(Records provided Opens)

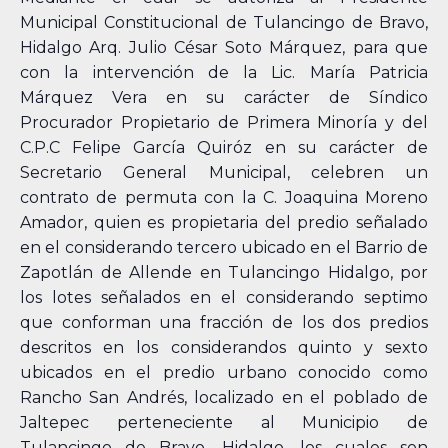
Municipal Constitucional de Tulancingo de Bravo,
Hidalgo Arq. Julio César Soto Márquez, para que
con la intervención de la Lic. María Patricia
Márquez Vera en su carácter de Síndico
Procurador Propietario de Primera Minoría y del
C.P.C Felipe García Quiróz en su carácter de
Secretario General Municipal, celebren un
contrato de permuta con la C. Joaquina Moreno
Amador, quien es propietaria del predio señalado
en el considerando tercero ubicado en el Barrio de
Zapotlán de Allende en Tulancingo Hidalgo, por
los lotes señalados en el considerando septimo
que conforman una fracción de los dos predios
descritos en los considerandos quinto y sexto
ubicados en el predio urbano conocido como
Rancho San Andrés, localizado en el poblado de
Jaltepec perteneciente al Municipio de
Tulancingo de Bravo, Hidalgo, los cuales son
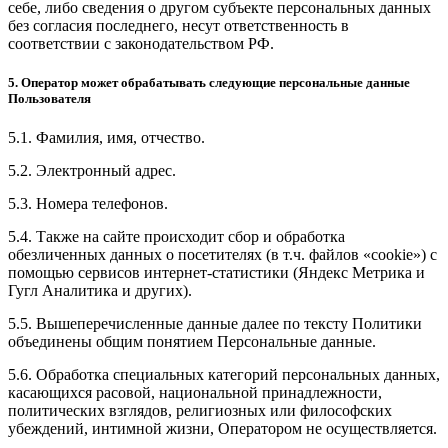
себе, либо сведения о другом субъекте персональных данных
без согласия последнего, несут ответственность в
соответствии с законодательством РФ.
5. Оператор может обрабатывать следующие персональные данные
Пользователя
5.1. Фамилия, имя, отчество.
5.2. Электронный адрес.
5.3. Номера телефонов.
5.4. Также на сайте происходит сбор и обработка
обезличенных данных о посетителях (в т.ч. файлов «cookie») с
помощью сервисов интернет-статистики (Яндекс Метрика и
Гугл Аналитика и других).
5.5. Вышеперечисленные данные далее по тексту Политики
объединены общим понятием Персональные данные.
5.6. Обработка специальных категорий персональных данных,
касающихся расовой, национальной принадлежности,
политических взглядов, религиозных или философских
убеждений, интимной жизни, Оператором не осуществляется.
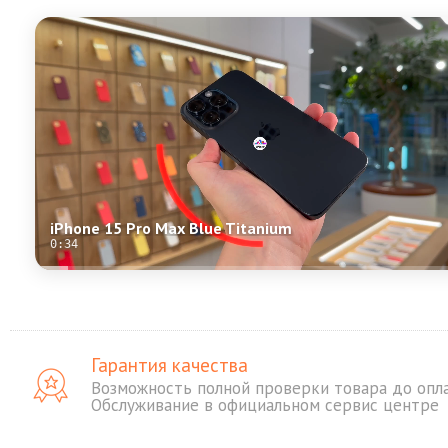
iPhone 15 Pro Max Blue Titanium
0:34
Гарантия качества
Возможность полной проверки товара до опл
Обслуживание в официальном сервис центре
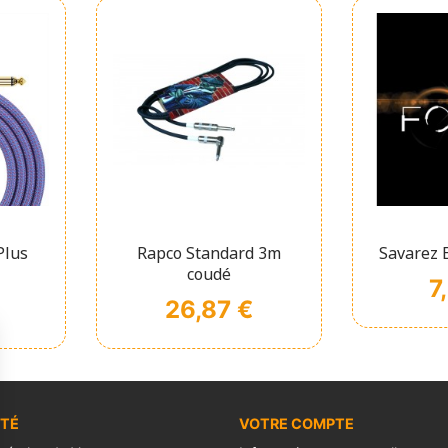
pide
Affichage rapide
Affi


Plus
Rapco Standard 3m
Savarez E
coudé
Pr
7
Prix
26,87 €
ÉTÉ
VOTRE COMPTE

(Records provided Closes)

▶ [Task description]
If the records contain pictures, skip them, and transcribe exactly every line from the one with "политических взглядов, религиозных" through the last line.

▶ [Reply]
политических взглядов, религиозных или философских
убеждений, интимной жизни, Оператором не осуществляется.
iPhone 15 Pro Max Blue Titanium
0:34
Гарантия качества
Возможность полной проверки товара до опл
Обслуживание в официальном сервис центре
pide
Affichage rapide
Affi


Plus
Rapco Standard 3m
Savarez E
coudé
Pr
7
Prix
26,87 €
ÉTÉ
VOTRE COMPTE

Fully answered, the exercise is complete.